Sous-titrée Le journal d’un fou d’amour, l’adaptation que trimballe Alexis Moncorgé dans le monde, est une histoire difficile à raconter. Il faut en tout premier lieu connaître le sens du mot amok : une sorte de folie furieuse meurtrière, un acte de violence irrépressible consécutif à un choc émotionnel grave. On dit « courir l’amok », ce qui correspond à tuer le plus grand nombre de personnes possible, le plus souvent dans un état de transe que connaissent les opiomanes.
Dans ce cas-ci, passion se confond avec folie amoureuse, alors qu’un jeune médecin fuit la jungle de la Malaisie où il a exercé pendant cinq ans auprès des indigènes. Quand la pièce commence, une nuit de mars 1912, le médecin fiévreux est sur le pont du navire qui le ramènera en Europe, racontant par petites bribes confondantes sa passion amoureuse pour une femme blanche de la ville, venue le consulter en lui demandant avec une étrange arrogance de la délivrer d’une grossesse adultère avant que son mari ne revienne…
Le comédien, jouant le texte de Zweig de manière très physique, paraît taillé sur mesure pour ce rôle mis en scène habilement par Caroline Darnay. Il sait bouger bien, et les modulations de sa voix affirmée sonnent vrai, avec une expressivité dans le jeu qui le rend irrésistible.

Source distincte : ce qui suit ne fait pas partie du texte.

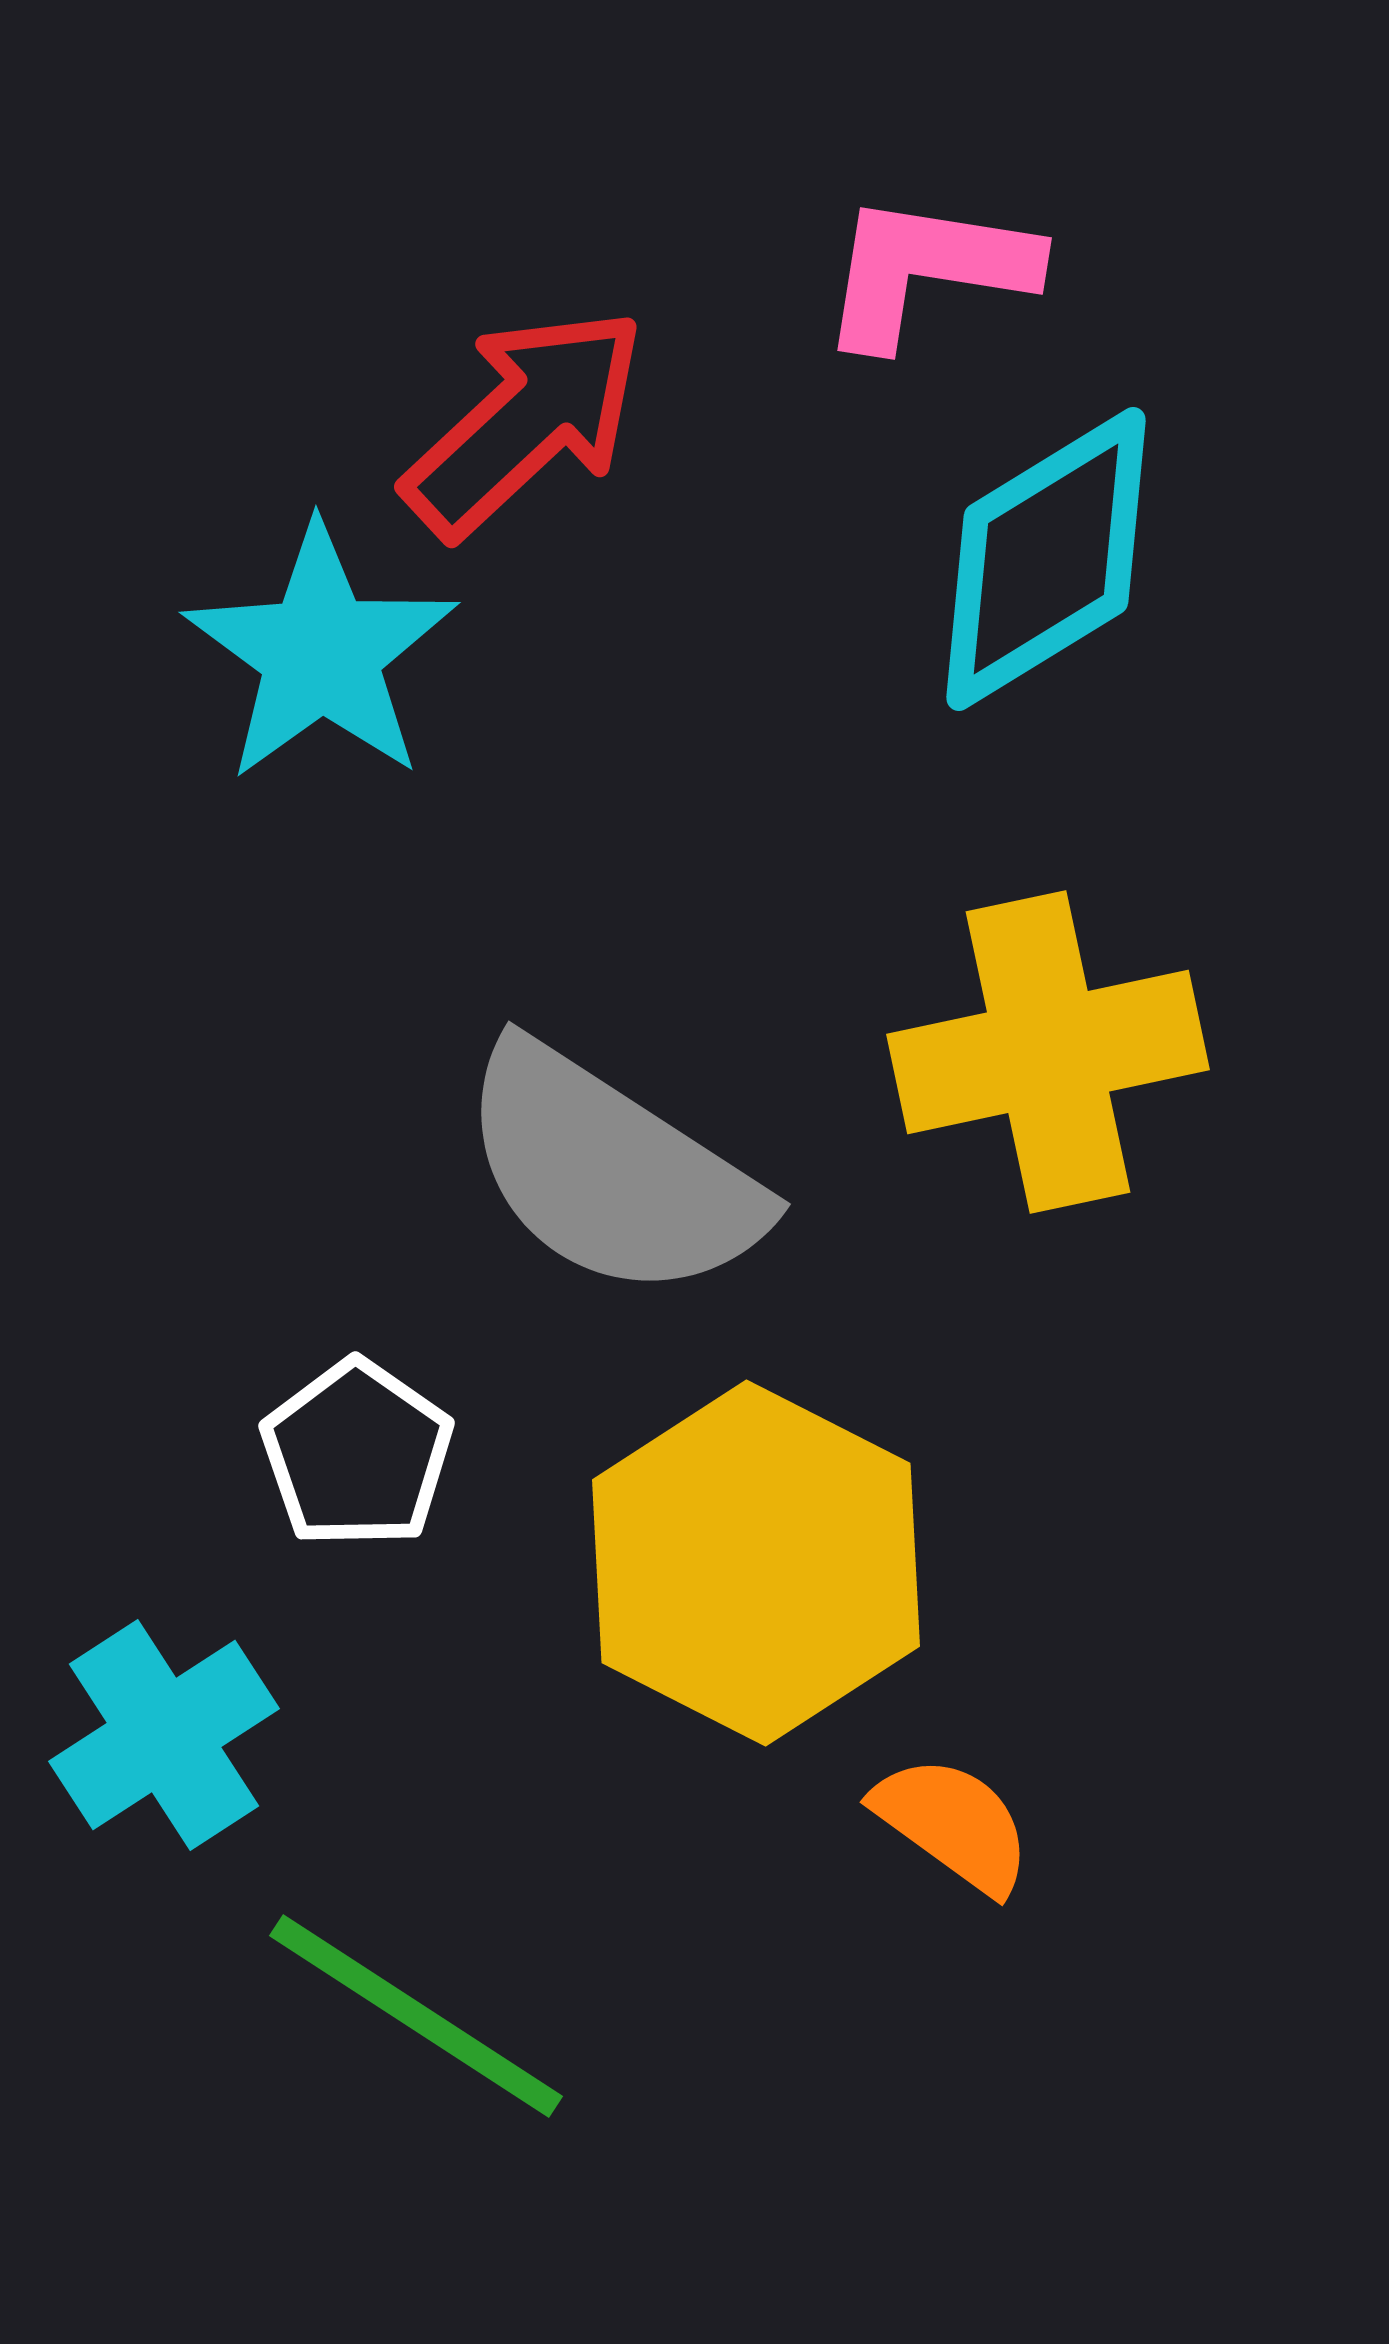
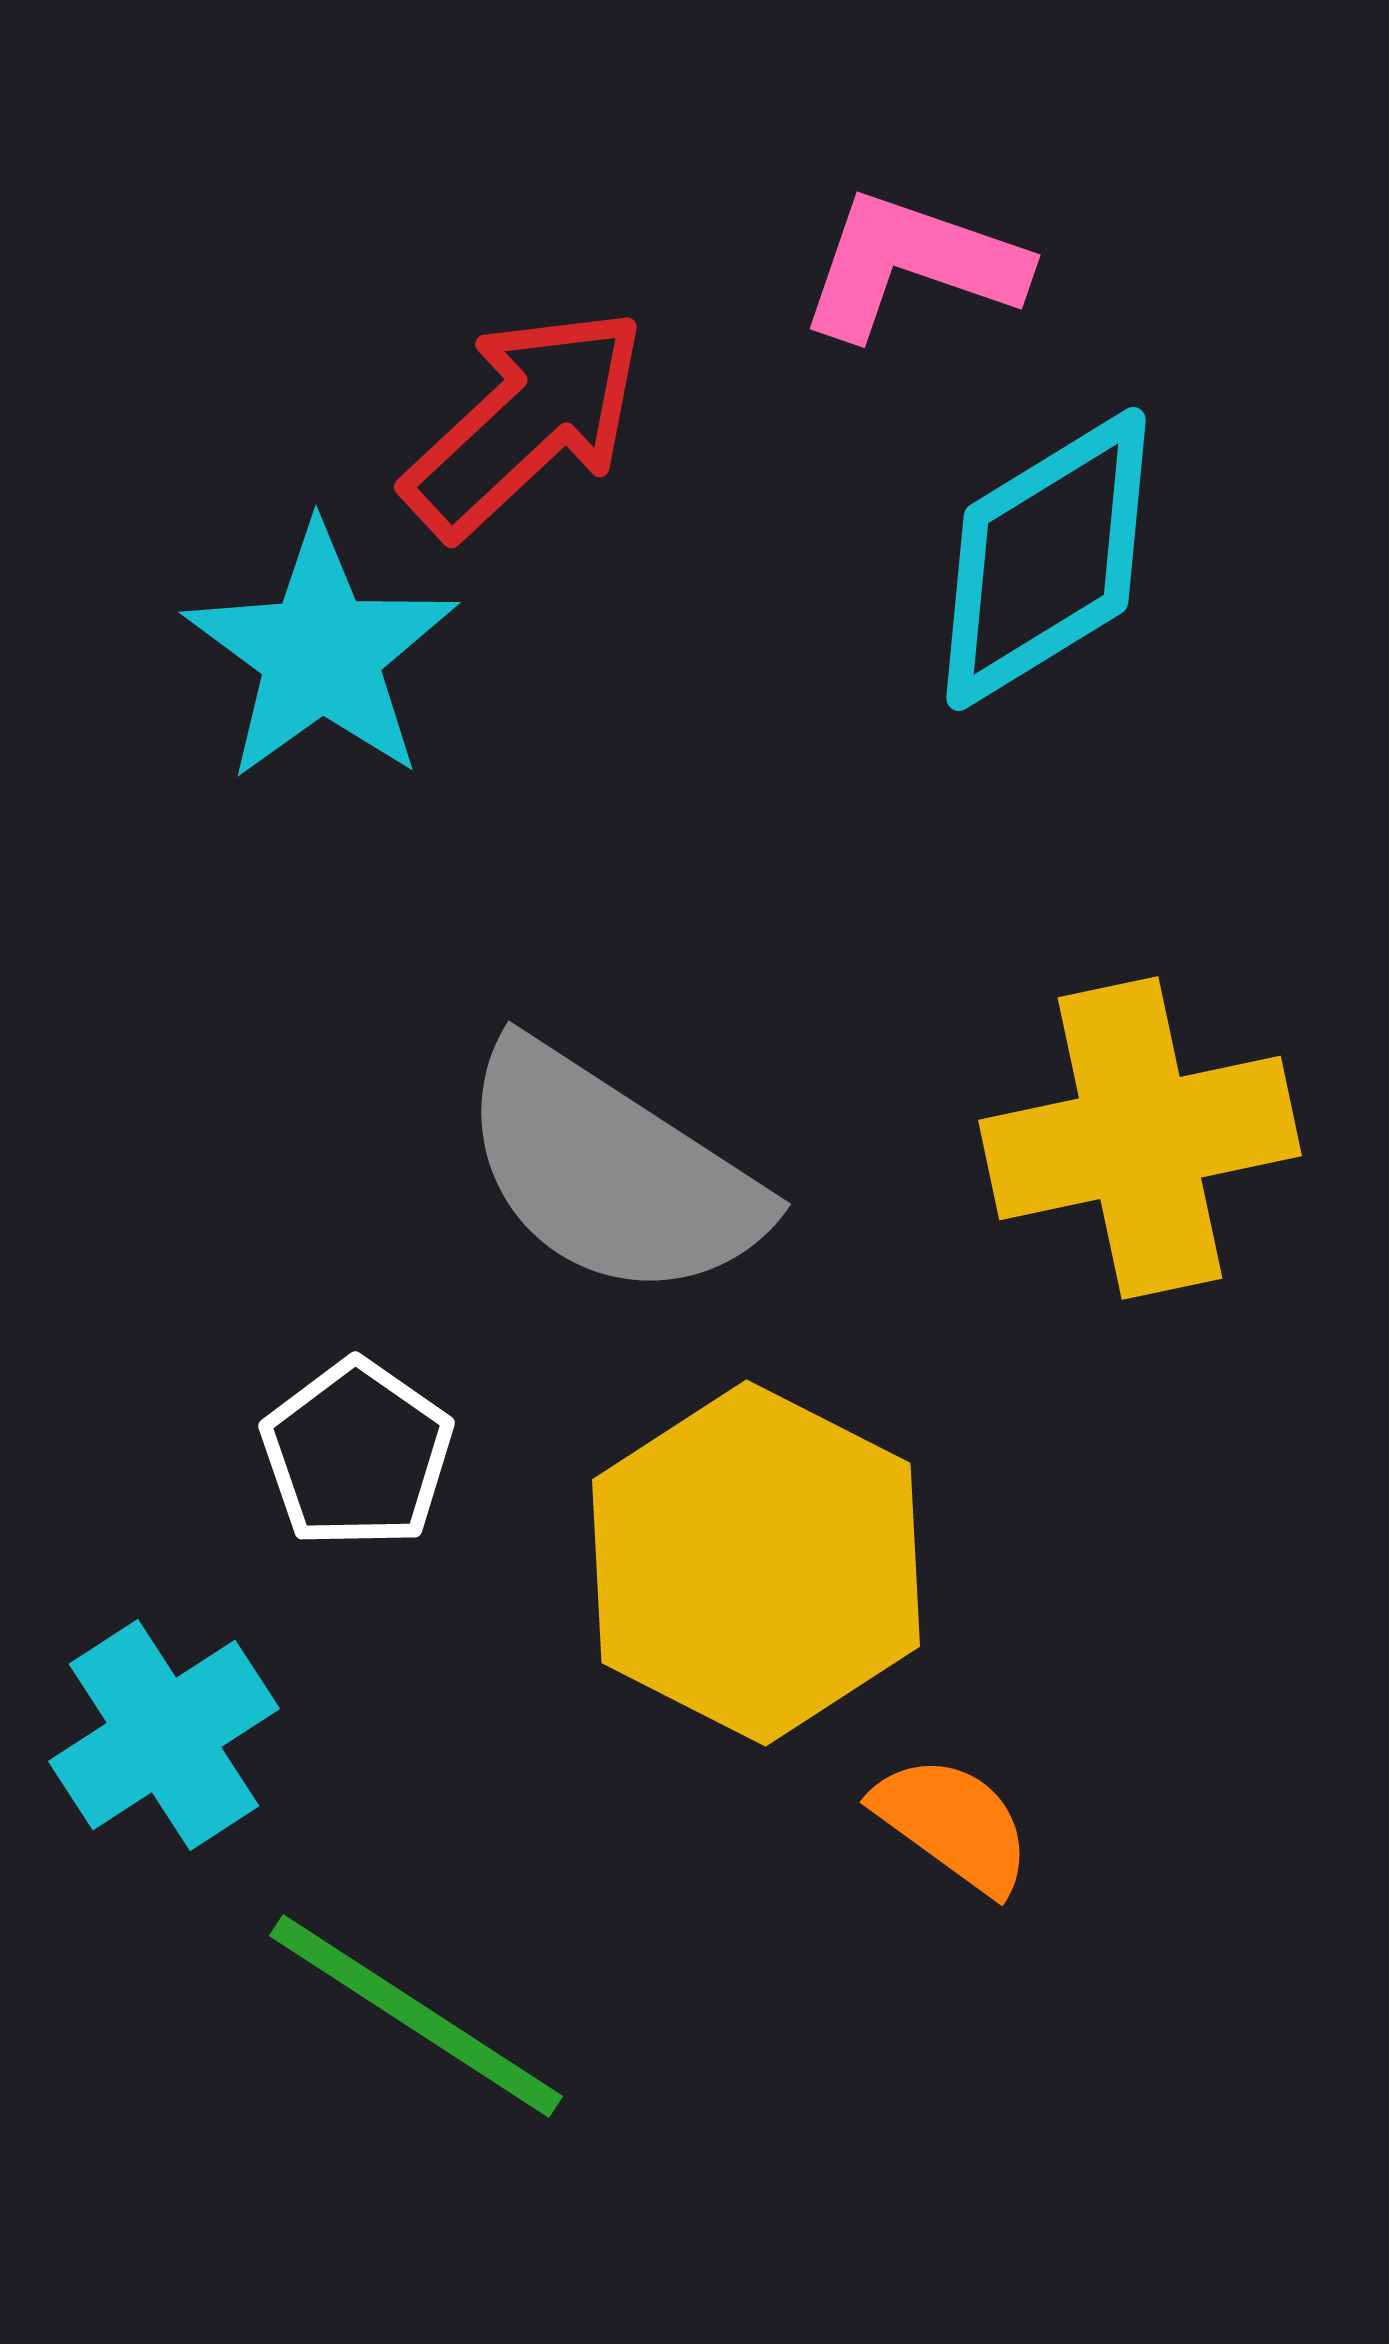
pink L-shape: moved 15 px left, 5 px up; rotated 10 degrees clockwise
yellow cross: moved 92 px right, 86 px down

On le suit, sans savoir ce qui nous attend, et malgré la gravité du sujet, il nous transporte comme par envoûtement dans l’ivresse de son mal-être.
Il faut dire qu’il a des antécédents artistiques, étant le petit-fils de Jean Moncorgé qui deviendra nul autre que le grand acteur français Jean Gabin. Mais il n’a pas connu son célèbre grand-père, décédé dix ans avant sa naissance, et qui aurait été si fier de le voir jouer Konstantin Treplev dans La Mouette de Tchekhov, tout comme du Zola et du Maupassant.
Quant à Stefan Zweig, auteur à succès juif de La confusion des sentiments et de Le Joueur d’échecs, entre autres, ami de Sigmund Freud, de Richard Strauss et d’Arthur Schnitzler, il partira pour Londres dès 1933 devant la montée du nazisme, puis s’enfuira à corps perdu pour le Brésil où il se donnera la mort à seulement 60 ans, en 1942, nous laissant orphelins de l’œuvre encore à venir.
Alexis Moncorgé, lui, qui a connu les petits boulots dans les bars parisiens pour payer ses cours d’acteur et le loyer, achèvera le formidable périple d’Amok en juillet prochain au Festival d’Avignon. À moins que…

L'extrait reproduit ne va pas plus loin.